Line by line, please look for the word "Details" in the following records, then copy each line you find it in.

(Collected data)
************

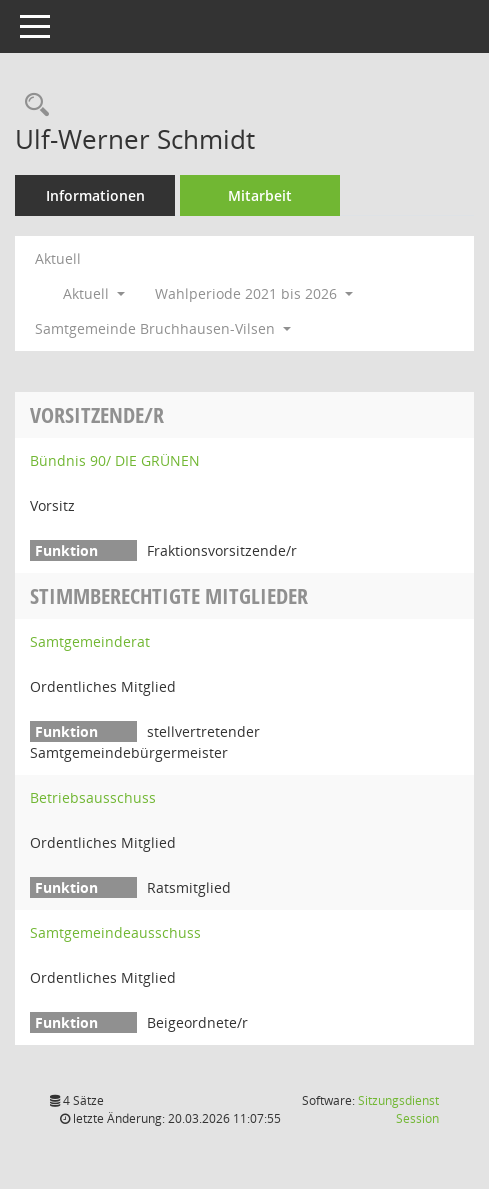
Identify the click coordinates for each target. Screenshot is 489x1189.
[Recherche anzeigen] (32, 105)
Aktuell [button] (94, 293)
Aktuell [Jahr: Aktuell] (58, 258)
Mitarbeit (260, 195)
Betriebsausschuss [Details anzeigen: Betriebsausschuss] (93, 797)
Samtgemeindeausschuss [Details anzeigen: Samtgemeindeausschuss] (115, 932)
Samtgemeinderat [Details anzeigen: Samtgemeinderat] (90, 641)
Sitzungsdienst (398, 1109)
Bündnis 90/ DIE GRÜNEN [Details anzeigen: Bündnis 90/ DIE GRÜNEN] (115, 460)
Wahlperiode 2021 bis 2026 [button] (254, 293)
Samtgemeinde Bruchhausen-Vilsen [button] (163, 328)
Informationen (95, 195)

************

→ **RESULT FOR THIS EXERCISE**:
Betriebsausschuss [Details anzeigen: Betriebsausschuss] (93, 797)
Samtgemeindeausschuss [Details anzeigen: Samtgemeindeausschuss] (115, 932)
Samtgemeinderat [Details anzeigen: Samtgemeinderat] (90, 641)
Bündnis 90/ DIE GRÜNEN [Details anzeigen: Bündnis 90/ DIE GRÜNEN] (115, 460)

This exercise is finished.